Santander (SANB11). Foto: iStock
O Santander Brasil (SANB11) divulgou nesta quarta-feira (4) lucro líquido gerencial de R$ 4,1 bilhões no quarto trimestre de 2025, alta de 6% na comparação anual, com retorno sobre o patrimônio médio (ROAE) de 17,6%, patamar considerado elevado para o setor bancário em um ambiente ainda pressionado pelo cenário macroeconômico.
Na comparação trimestral, o lucro avançou 1,9%, sustentado principalmente pelo crescimento das comissões e pela estabilidade do custo de crédito. A margem financeira total somou R$ 15,3 bilhões no trimestre, com leve alta de 0,8% frente ao trimestre anterior, enquanto as receitas com serviços e tarifas atingiram R$ 5,75 bilhões, avanço de 3,6% no período e 4,3% em relação ao quarto trimestre de 2024.
Comissões crescem com cartões, seguros e investimentos
O desempenho das comissões foi puxado principalmente pelas linhas de cartões, seguros, administração de recursos e fundos e previdência. As receitas com cartões cresceram mais de 8% na comparação anual, enquanto a administração de recursos avançou mais de 25%, refletindo maior atividade em investimentos e o fortalecimento da estratégia de principalidade do cliente.

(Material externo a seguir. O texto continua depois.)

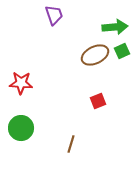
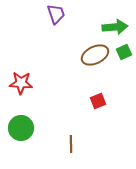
purple trapezoid: moved 2 px right, 1 px up
green square: moved 2 px right, 1 px down
brown line: rotated 18 degrees counterclockwise
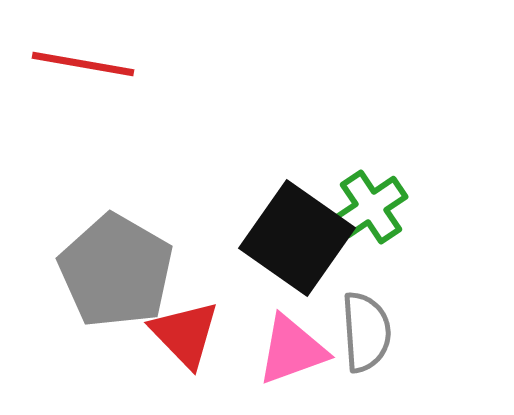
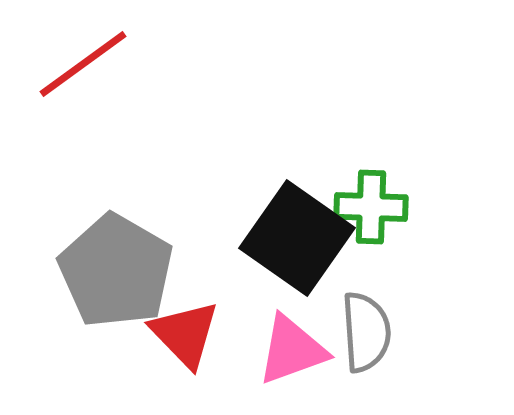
red line: rotated 46 degrees counterclockwise
green cross: rotated 36 degrees clockwise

No acumulado de 2025, as comissões totalizaram R$ 21,6 bilhões, alta de 3,5% em relação a 2024, consolidando-se como um dos principais vetores de diversificação de receitas do banco.
Carteira de crédito cresce com destaque para pessoa física e PMEs
A carteira de crédito ampliada encerrou dezembro em R$ 708,2 bilhões, com crescimento de 2,8% no trimestre e 3,7% em 12 meses. O avanço foi impulsionado principalmente por linhas de maior rentabilidade, como cartão de crédito, financiamento ao consumo e crédito imobiliário. Entre pequenas e médias empresas, a carteira cresceu 13% na comparação anual.
Segundo o banco, a estratégia segue focada em pricing mais assertivo, uso intensivo de dados e inteligência artificial para gestão de risco e expansão seletiva do crédito.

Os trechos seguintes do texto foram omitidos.